I find this both astonishing and inevitable: From Corante’s Many2Many blog I learn that Microsoft is stealing a page from Wikipedia. It’s making some of the articles in its Encarta dictionary (which is a very profitable enterprise) open for editing.

What’s astonishing is that this happened so fast. Predictably, some people are crying out that it’s a Wikipedia rip-off. But that’s not really the point. Just because Columbus got to the New World first doesn’t mean nobody else should make the trip. I actually give some credit to Microsoft for having the cojones to jump into this format. For its part, Encyclopedia Britannica (er… Encyclopaedia Britannica) would rather fly into the side of a mountain than admit this is a reasonable practice.

What’s inevitable here is the new process: learning from your readers is the coming thing, and to avoid it solely because of its zany Wikipedia legacy is foolish and ultimately self-destructive. This is the way content is going to work in the future, and I credit Encarta for seeing that coming.

The Times and You

Take a look at this Annotated New York Times. It pulls down the most recent version of the Times and then weaves in blog commentary about each article. The cost of prominently displaying bad writing is going up every day. There’s an old quote that you shouldn’t pick a fight with someone who buys their ink by the gallon. That’s true enough when words ride on the backs of inkpots. But these days just about anybody can afford all the electrons they need.

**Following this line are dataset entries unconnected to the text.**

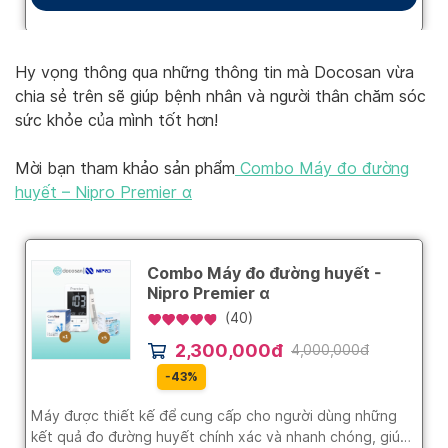
Hy vọng thông qua những thông tin mà Docosan vừa
chia sẻ trên sẽ giúp bệnh nhân và người thân chăm sóc
sức khỏe của mình tốt hơn!
Mời bạn tham khảo sản phẩm
Combo Máy đo đường
huyết – Nipro Premier α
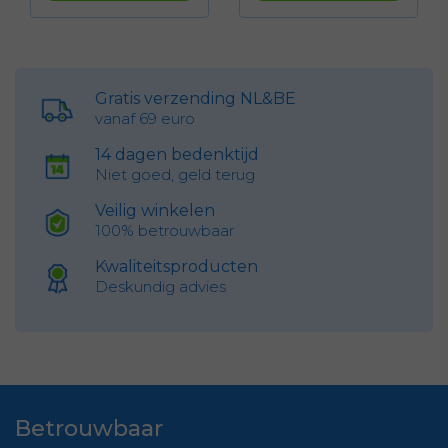
Gratis verzending NL&BE
vanaf 69 euro
14 dagen bedenktijd
Niet goed, geld terug
Veilig winkelen
100% betrouwbaar
Kwaliteitsproducten
Deskundig advies
Betrouwbaar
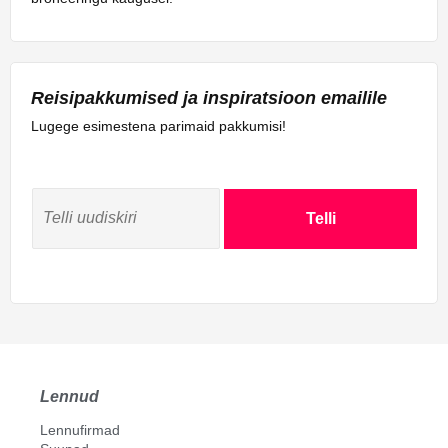
Reisipakkumised ja inspiratsioon emailile
Lugege esimestena parimaid pakkumisi!
Telli
Lennud
Lennufirmad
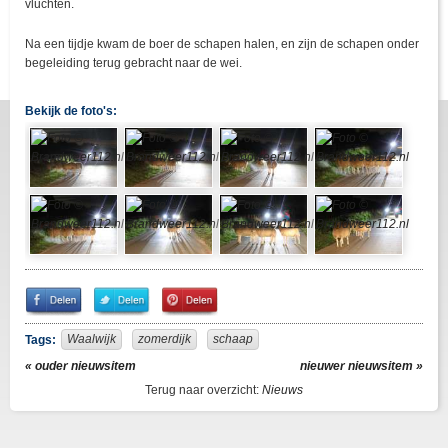
vluchten.
Na een tijdje kwam de boer de schapen halen, en zijn de schapen onder
begeleiding terug gebracht naar de wei.
Bekijk de foto's:
Share
Share
Pin
on
on
It!
Facebook
Twitter
Waalwijk
zomerdijk
schaap
Tags:
« ouder nieuwsitem
nieuwer nieuwsitem »
Terug naar overzicht:
Nieuws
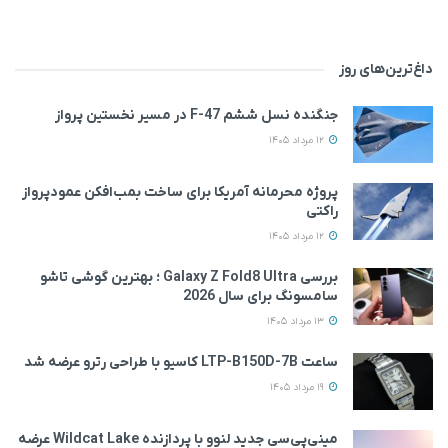
داغ‌ترین‌های روز
جنگنده نسل ششم F-47 در مسیر نخستین پرواز
12 مرداد 1405
پروژه محرمانه آمریکا برای ساخت بمب‌افکن عمودپرواز
راکتی
12 مرداد 1405
بررسی Galaxy Z Fold8 Ultra ؛ بهترین گوشی تاشو
سامسونگ برای سال 2026
13 مرداد 1405
ساعت LTP-B150D-7B کاسیو با طراحی رترو عرضه شد
19 مرداد 1405
مینی‌پی‌سی جدید لنوو با پردازنده Wildcat Lake عرضه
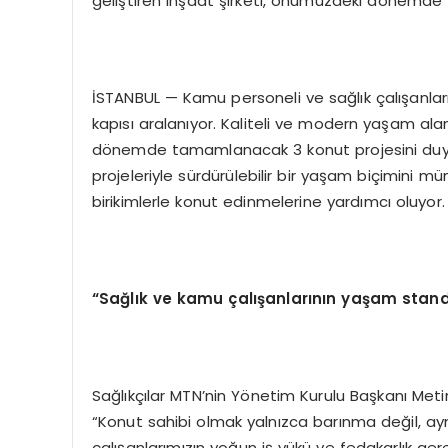
geliştiren inşaat şirketi, önümüzdeki dönemde
İSTANBUL — Kamu personeli ve sağlık çalışanlar
kapısı aralanıyor. Kaliteli ve modern yaşam alan
dönemde tamamlanacak 3 konut projesini duyurd
projeleriyle sürdürülebilir bir yaşam biçimini mü
birikimlerle konut edinmelerine yardımcı oluyor.
“Sağlık ve kamu çalışanlarının yaşam stand
Sağlıkçılar MTN’nin Yönetim Kurulu Başkanı Met
“Konut sahibi olmak yalnızca barınma değil, ay
çalışanlarımızın yoğun iş yükü ve fedakarlık ger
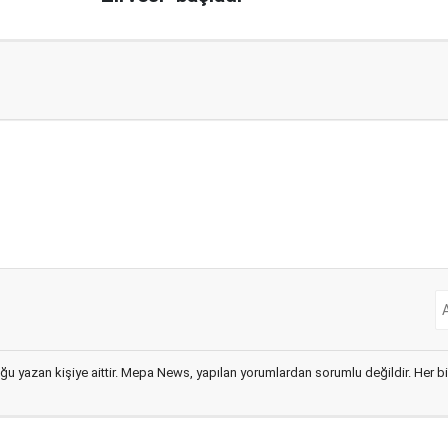
ğu yazan kişiye aittir. Mepa News, yapılan yorumlardan sorumlu değildir. Her bir 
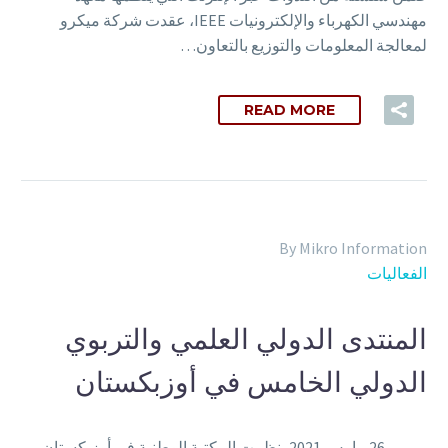
مهندسي الكهرباء والإلكترونيات IEEE، عقدت شركة ميكرو
لمعالجة المعلومات والتوزيع بالتعاون…
READ MORE
By Mikro Information
الفعاليات
المنتدى الدولي العلمي والتربوي
الدولي الخامس في أوزبكستان
26 مارس 2021، نظمت المكتبة الوطنية في أوزبكستان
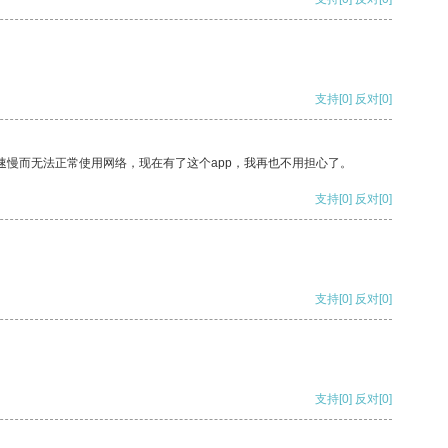
支持
[0]
反对
[0]
速慢而无法正常使用网络，现在有了这个app，我再也不用担心了。
支持
[0]
反对
[0]
支持
[0]
反对
[0]
支持
[0]
反对
[0]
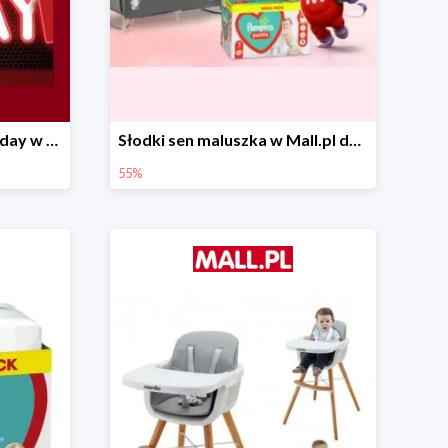
Pierwsze okazje Black Friday w Mall.pl do -50%
Słodki sen maluszka w Mall.pl do -55%
55%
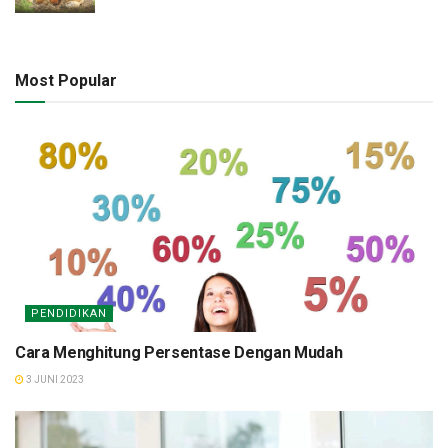
Most Popular
PENDIDIKAN
Cara Menghitung Persentase Dengan Mudah
3 JUNI 2023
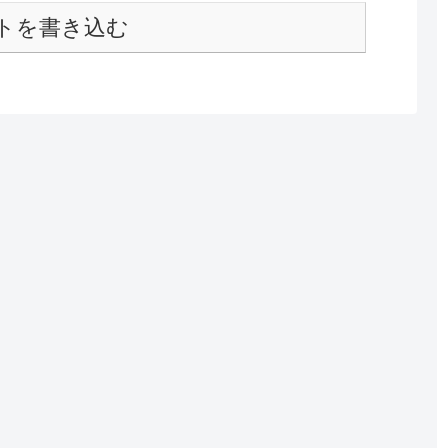
トを書き込む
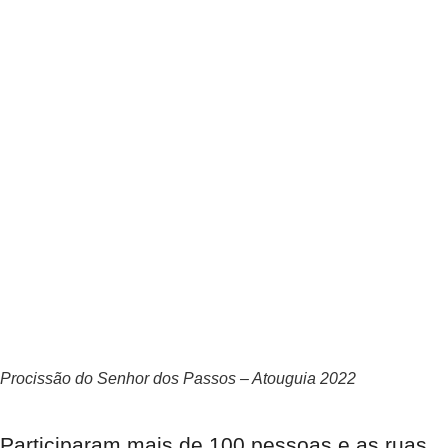
Procissão do Senhor dos Passos – Atouguia 2022
Participaram mais de 100 pessoas e as ruas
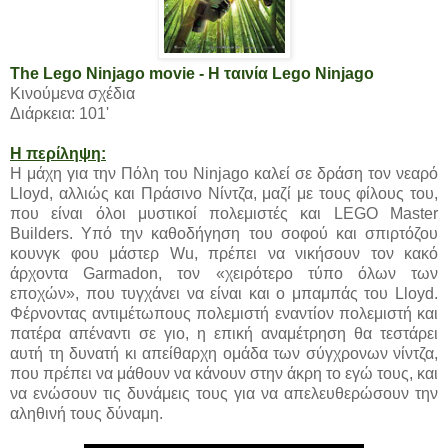
The Lego Ninjago movie - Η ταινία Lego Ninjago
Κινούμενα σχέδια
Διάρκεια: 101'
Η περίληψη:
Η μάχη για την Πόλη του Ninjago καλεί σε δράση τον νεαρό
Lloyd, αλλιώς και Πράσινο Νίντζα, μαζί με τους φίλους του,
που είναι όλοι μυστικοί πολεμιστές και LEGO Master
Builders. Υπό την καθοδήγηση του σοφού και σπιρτόζου
κουνγκ φου μάστερ Wu, πρέπει να νικήσουν τον κακό
άρχοντα Garmadon, τον «χειρότερο τύπο όλων των
εποχών», που τυγχάνει να είναι και ο μπαμπάς του Lloyd.
Φέρνοντας αντιμέτωπους πολεμιστή εναντίον πολεμιστή και
πατέρα απέναντι σε γιο, η επική αναμέτρηση θα τεστάρει
αυτή τη δυνατή κι απείθαρχη ομάδα των σύγχρονων νίντζα,
που πρέπει να μάθουν να κάνουν στην άκρη το εγώ τους, και
να ενώσουν τις δυνάμεις τους για να απελευθερώσουν την
αληθινή τους δύναμη.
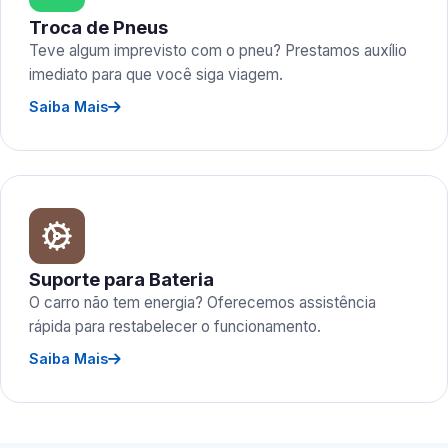
Troca de Pneus
Teve algum imprevisto com o pneu? Prestamos auxílio
imediato para que você siga viagem.
Saiba Mais
Suporte para Bateria
O carro não tem energia? Oferecemos assistência
rápida para restabelecer o funcionamento.
Saiba Mais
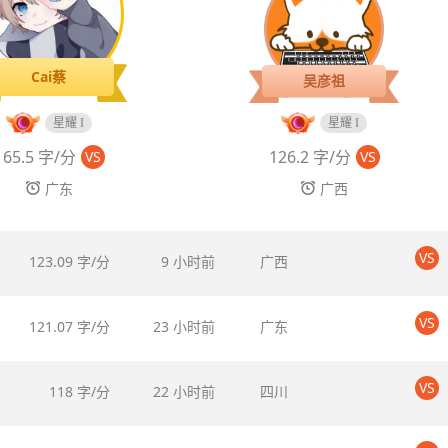
Cai蔡
吴彦祖
星耀 I
星耀 I
165.5 字/分
126.2 字/分
VS
VS
广东
广西
VS
123.09 字/分
9 小时前
广西
VS
121.07 字/分
23 小时前
广东
VS
118 字/分
22 小时前
四川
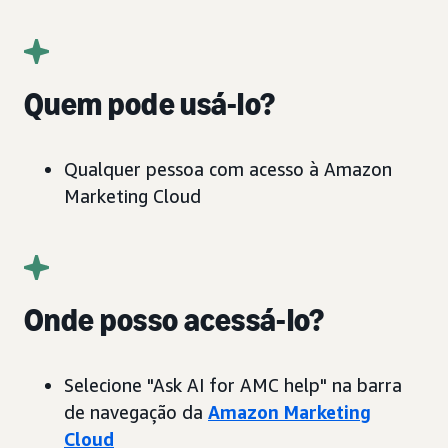
Quem pode usá-lo?
Qualquer pessoa com acesso à Amazon
Marketing Cloud
Onde posso acessá-lo?
Selecione "Ask AI for AMC help" na barra
de navegação da
Amazon Marketing
Cloud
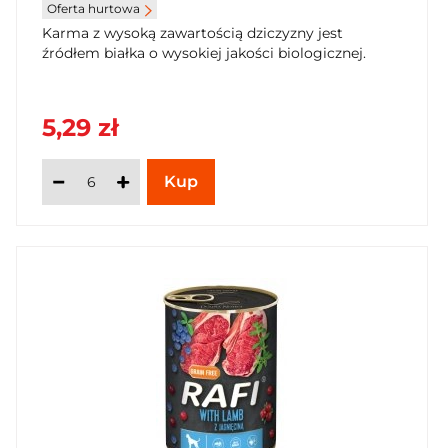
Oferta hurtowa
Karma z wysoką zawartością dziczyzny jest
źródłem białka o wysokiej jakości biologicznej.
5,29 zł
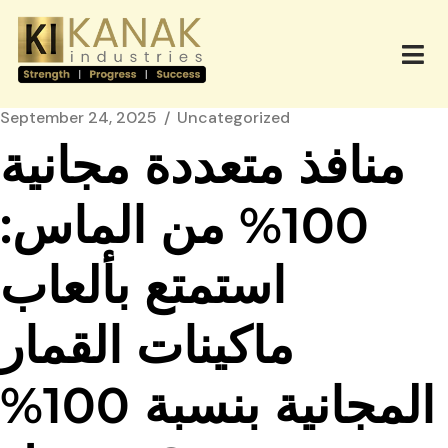
September 24, 2025
Uncategorized
منافذ متعددة مجانية
100% من الماس:
استمتع بألعاب
ماكينات القمار
المجانية بنسبة 100%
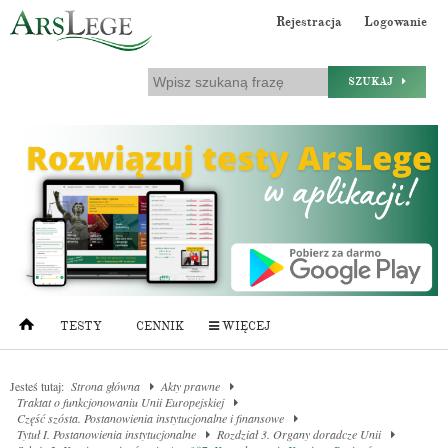
Rejestracja
Logowanie
SZUKAJ
TESTY
CENNIK
WIĘCEJ
Jesteś tutaj:
Strona główna
Akty prawne
Traktat o funkcjonowaniu Unii Europejskiej
Część szósta. Postanowienia instytucjonalne i finansowe
Tytuł I. Postanowienia instytucjonalne
Rozdział 3. Organy doradcze Unii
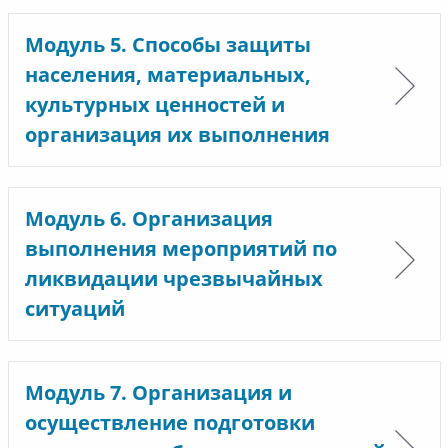
Модуль 5. Способы защиты
населения, материальных,
культурных ценностей и
организация их выполнения
Модуль 6. Организация
выполнения мероприятий по
ликвидации чрезвычайных
ситуаций
Модуль 7. Организация и
осуществление подготовки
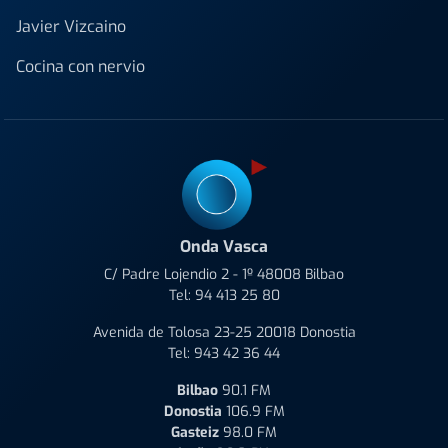
Javier Vizcaino
Cocina con nervio
Onda Vasca
C/ Padre Lojendio 2 - 1º 48008 Bilbao
Tel:
94 413 25 80
Avenida de Tolosa 23-25 20018 Donostia
Tel:
943 42 36 44
Bilbao
90.1 FM
Donostia
106.9 FM
Gasteiz
98.0 FM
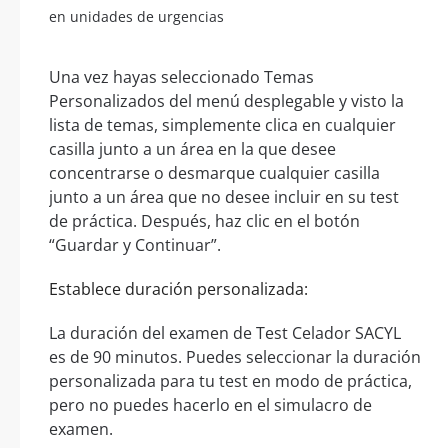
en unidades de urgencias
Una vez hayas seleccionado Temas
Personalizados del menú desplegable y visto la
lista de temas, simplemente clica en cualquier
casilla junto a un área en la que desee
concentrarse o desmarque cualquier casilla
junto a un área que no desee incluir en su test
de práctica. Después, haz clic en el botón
“Guardar y Continuar”.
Establece duración personalizada:
La duración del examen de Test Celador SACYL
es de 90 minutos. Puedes seleccionar la duración
personalizada para tu test en modo de práctica,
pero no puedes hacerlo en el simulacro de
examen.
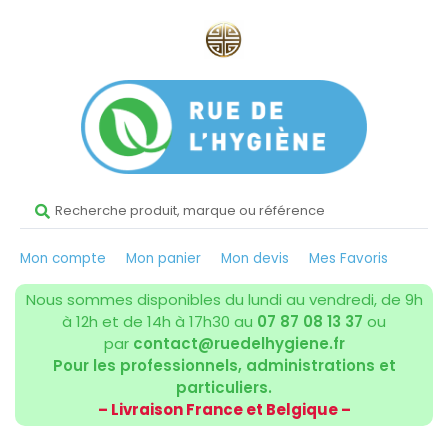
Mon compte
Mon panier
Mon devis
Mes Favoris
Nous sommes disponibles du lundi au vendredi, de 9h
à 12h et de 14h à 17h30 au
07 87 08 13 37
ou
par
contact@ruedelhygiene.fr
Pour les professionnels, administrations et
particuliers.
– Livraison France et Belgique –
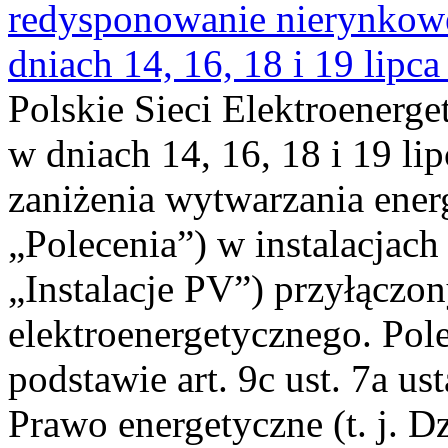
redysponowanie nierynkowe 
dniach 14, 16, 18 i 19 lipca
Polskie Sieci Elektroenerge
w dniach 14, 16, 18 i 19 li
zaniżenia wytwarzania energi
„Polecenia”) w instalacjach
„Instalacje PV”) przyłączo
elektroenergetycznego. Pol
podstawie art. 9c ust. 7a us
Prawo energetyczne (t. j. Dz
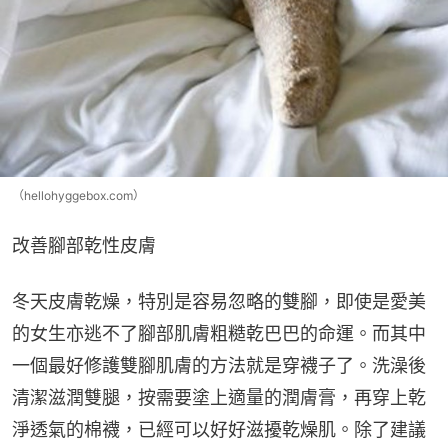
（hellohyggebox.com）
改善腳部乾性皮膚
冬天皮膚乾燥，特別是容易忽略的雙腳，即使是愛美
的女生亦逃不了腳部肌膚粗糙乾巴巴的命運。而其中
一個最好修護雙腳肌膚的方法就是穿襪子了。洗澡後
清潔滋潤雙腿，按需要塗上適量的潤膚膏，再穿上乾
淨透氣的棉襪，已經可以好好滋擾乾燥肌。除了建議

Oil’s end and the Long Emergency

The Rolling Stone recently published an article called The Long Emergency by James Howard Kunstler in which Kunstler spells out an apocalyptic vision of the coming Great Weaning from Oil. Briefly, he forecasts an Atlas Shrugged sort of societal meltdown. That giving up oil will not be pleasant, I have no doubt, but his Cassandra routine is a little over the top. Still, I feel like the meta-story here is that stories like this are getting more exposure. And there are many indisputable facts about the gravity of the situation throughout the article. For instance,

In March, the Department of Energy released a report that officially acknowledges for the first time that peak oil is for real and states plainly that “the world has never faced a problem like this. Without massive mitigation more than a decade before the fact, the problem will be pervasive and will not be temporary.

Fair enough, but Kunstler sags when he predicts the breakdown of government at all levels. He is not sanguine about the Red States:

I’m not optimistic about the Southeast… I think it will be subject to substantial levels of violence as the grievances of the formerly middle class boil over and collide with the delusions of Pentecostal Christian extremism. The latent encoded behavior of Southern culture includes an outsized notion of individualism and the belief that firearms ought to be used in the defense of it. This is a poor recipe for civic cohesion.

Look for a whole new breed of survivalist gear to appear in stores.